▶ **WHAT YOU WILL DO**
The entries are to be reproduced verbatim, with all pictures omitted.

▶ **MATERIAL PROVIDED**
________

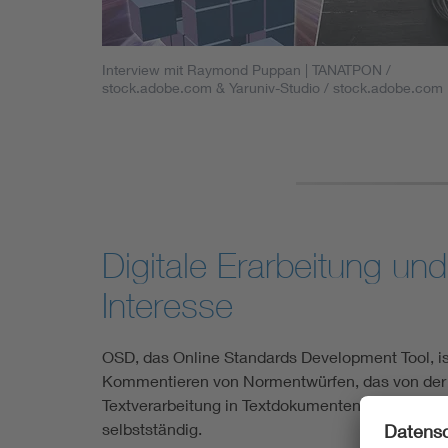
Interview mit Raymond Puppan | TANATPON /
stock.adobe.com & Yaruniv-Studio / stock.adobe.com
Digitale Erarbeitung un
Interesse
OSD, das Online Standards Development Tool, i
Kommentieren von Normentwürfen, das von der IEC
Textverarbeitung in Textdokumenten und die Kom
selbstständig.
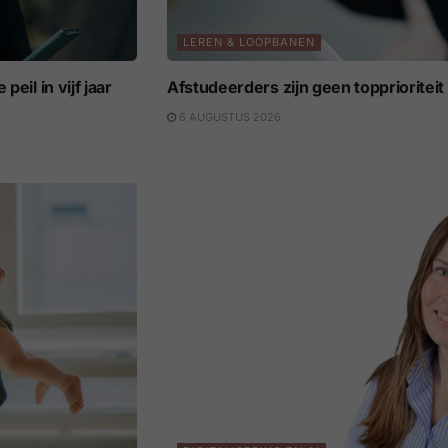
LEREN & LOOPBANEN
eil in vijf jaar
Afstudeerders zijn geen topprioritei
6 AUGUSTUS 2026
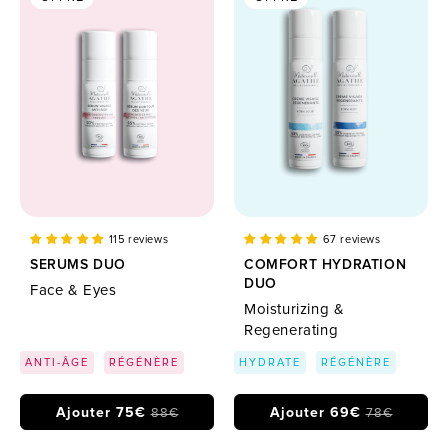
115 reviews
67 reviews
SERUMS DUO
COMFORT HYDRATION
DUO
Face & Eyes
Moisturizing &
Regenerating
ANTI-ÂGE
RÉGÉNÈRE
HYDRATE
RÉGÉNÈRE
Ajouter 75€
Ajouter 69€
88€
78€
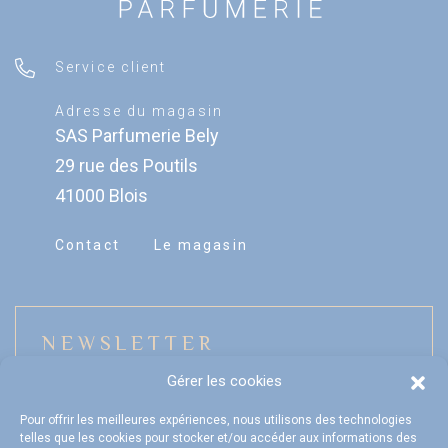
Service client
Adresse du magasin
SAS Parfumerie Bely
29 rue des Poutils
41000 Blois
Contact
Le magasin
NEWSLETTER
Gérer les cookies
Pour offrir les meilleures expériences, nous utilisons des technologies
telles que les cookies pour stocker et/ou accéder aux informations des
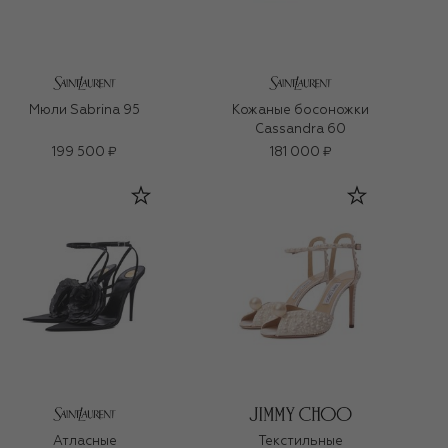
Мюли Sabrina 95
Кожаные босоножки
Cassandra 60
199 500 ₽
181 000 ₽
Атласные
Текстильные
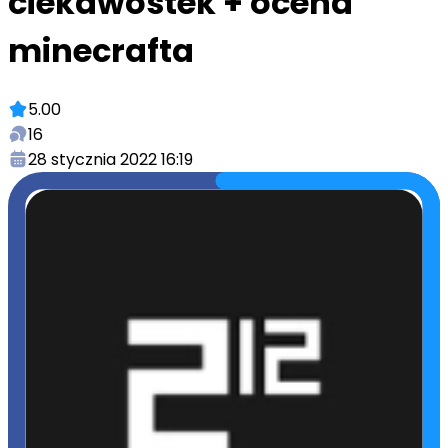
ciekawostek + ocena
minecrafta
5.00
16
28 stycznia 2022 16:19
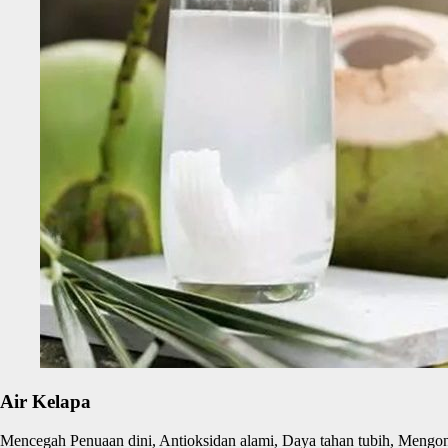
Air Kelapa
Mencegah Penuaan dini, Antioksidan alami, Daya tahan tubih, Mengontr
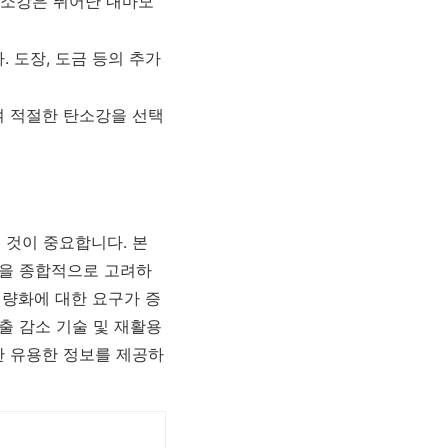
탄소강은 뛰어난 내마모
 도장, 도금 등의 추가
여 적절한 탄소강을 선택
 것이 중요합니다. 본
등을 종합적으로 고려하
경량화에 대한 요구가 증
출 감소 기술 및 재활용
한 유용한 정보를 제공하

________

▶ **COMPLETED TASK**
Interview mit Raymond Puppan | TANATPON /
stock.adobe.com & Yaruniv-Studio / stock.adobe.com
Digitale Erarbeitung un
Interesse
OSD, das Online Standards Development Tool, i
Kommentieren von Normentwürfen, das von der IEC
Textverarbeitung in Textdokumenten und die Kom
selbstständig.
LEREN & LOOPBANEN
eil in vijf jaar
Afstudeerders zijn geen topprioritei
6 AUGUSTUS 2026
115 reviews
67 reviews
SERUMS DUO
COMFORT HYDRATION
DUO
Face & Eyes
Moisturizing &
Regenerating
ANTI-ÂGE
RÉGÉNÈRE
HYDRATE
RÉGÉNÈRE
Ajouter 75€
Ajouter 69€
88€
78€
Service client
Adresse du magasin
SAS Parfumerie Bely
29 rue des Poutils
41000 Blois
Contact
Le magasin
NEWSLETTER
Gérer les cookies
Pour offrir les meilleures expériences, nous utilisons des technologies
telles que les cookies pour stocker et/ou accéder aux informations des
Мюли Sabrina 95
Кожаные босоножки
Cassandra 60
199 500 ₽
181 000 ₽
Атласные
Текстильные
ciekawostek + ocena
minecrafta
5.00
16
28 stycznia 2022 16:19
Air Kelapa
Mencegah Penuaan dini, Antioksidan alami, Daya tahan tubih, Mengontr
탄소강은 뛰어난 내마모
 도장, 도금 등의 추가
여 적절한 탄소강을 선택
 것이 중요합니다. 본
등을 종합적으로 고려하
경량화에 대한 요구가 증
출 감소 기술 및 재활용
한 유용한 정보를 제공하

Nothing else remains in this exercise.